Kenya: Foreign Minister resigns

By on October 29, 2010
The Kenyan Foreign Minister, Moses Wetangula, declared to the press he was leaving the government to face corruption charges which he is the object in a series of real estate transactions of his department abroad.

Moses Wetangula had particularly been strongly questioned by the Kenyan Parliament, including its decision to deny a land proposed by the Japanese government in the center of Tokyo, preferring to acquire for 13.6 million Euros this year a farthest building to serve as Embassy, against the advice of a real estate firm.
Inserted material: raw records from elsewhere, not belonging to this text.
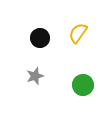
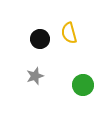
yellow semicircle: moved 9 px left; rotated 50 degrees counterclockwise
black circle: moved 1 px down
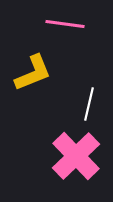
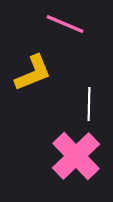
pink line: rotated 15 degrees clockwise
white line: rotated 12 degrees counterclockwise
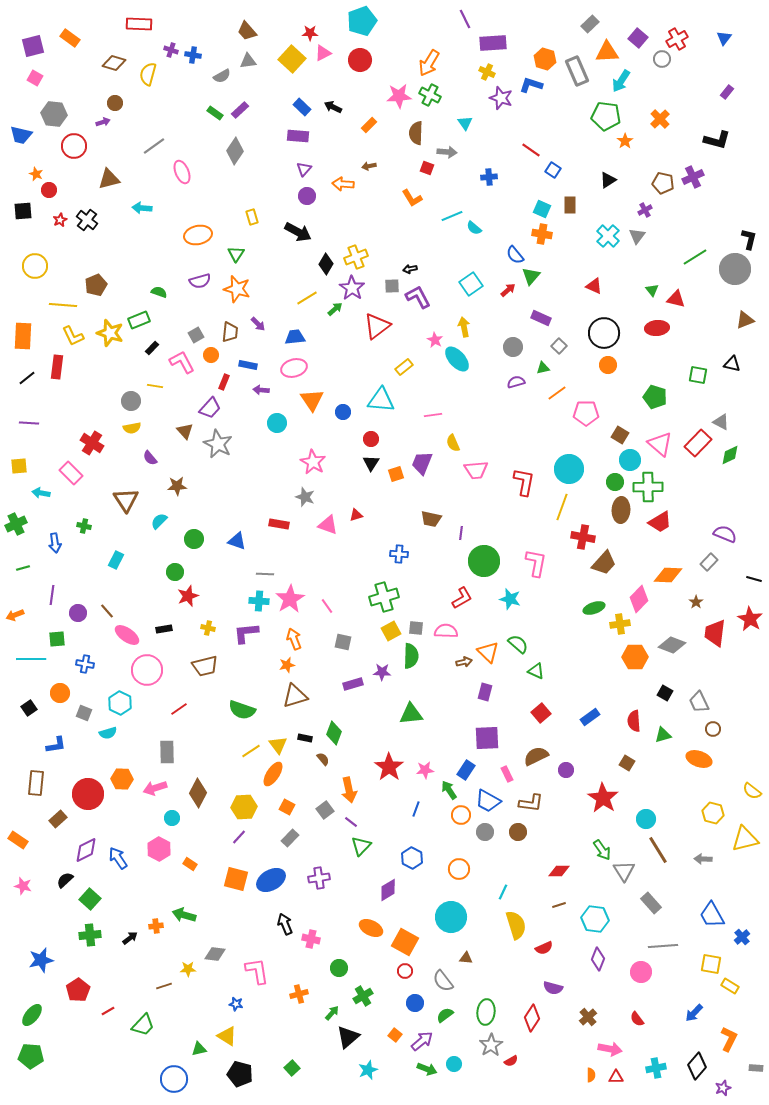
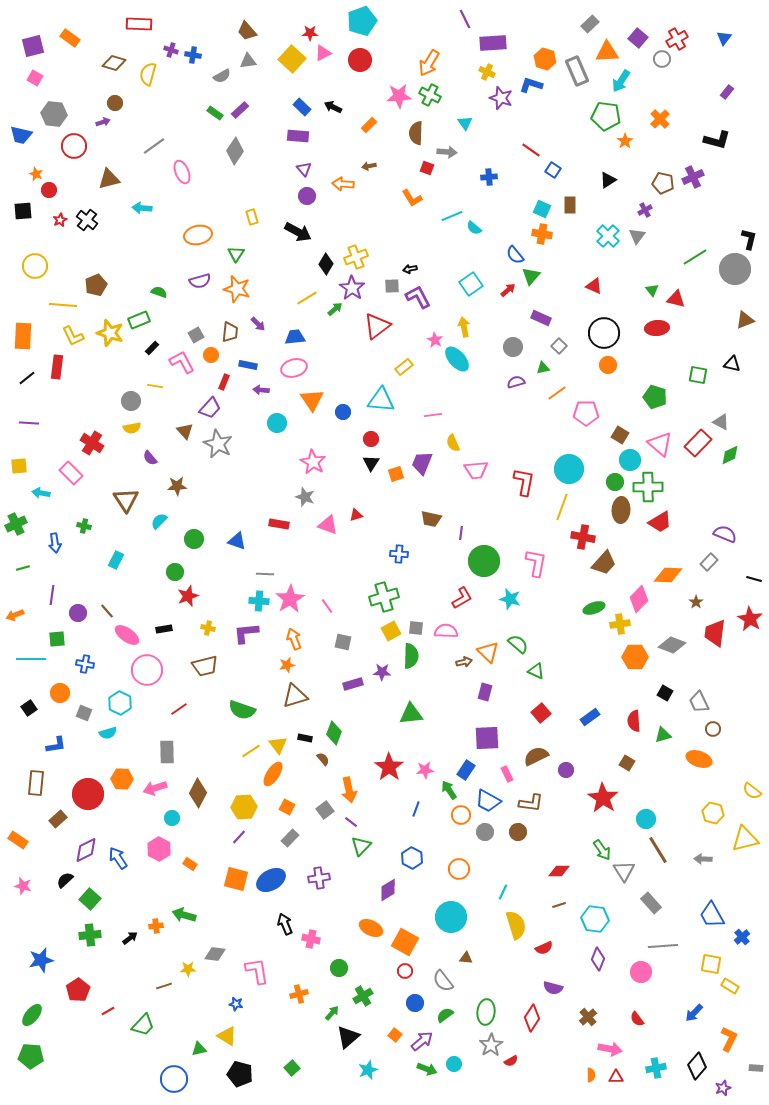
purple triangle at (304, 169): rotated 21 degrees counterclockwise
He also explained on several other land transactions of his department considered unreliable in Lagos, Islamabad, Brussels and Lagos. The minister has clearly blamed any possible irregularity on his subordinates. IT seems that the government has adopted a more combative attitude towards corruption, which has been blighting for decades the Kenyan state. Thus, a national heavyweight in politics, William Ruto, had been suspended from his position as Minister of Higher Education last week after being indicted in a corruption scandal dating back to 2004. In the same way, the head of the administration of the Ministry of Foreign Affairs, Thuita Mwangi, resigned also from his position to allow Parliament to continue its investigation of the alleged corrupted transactions. According to a new annual ranking released by Transparency International, Kenya, the East Africa economic engine, has lost few seats and is ranked today 154th out of 178 countries, according to its level of corruption, at the same level as Russia, Kazakhstan and the RDC.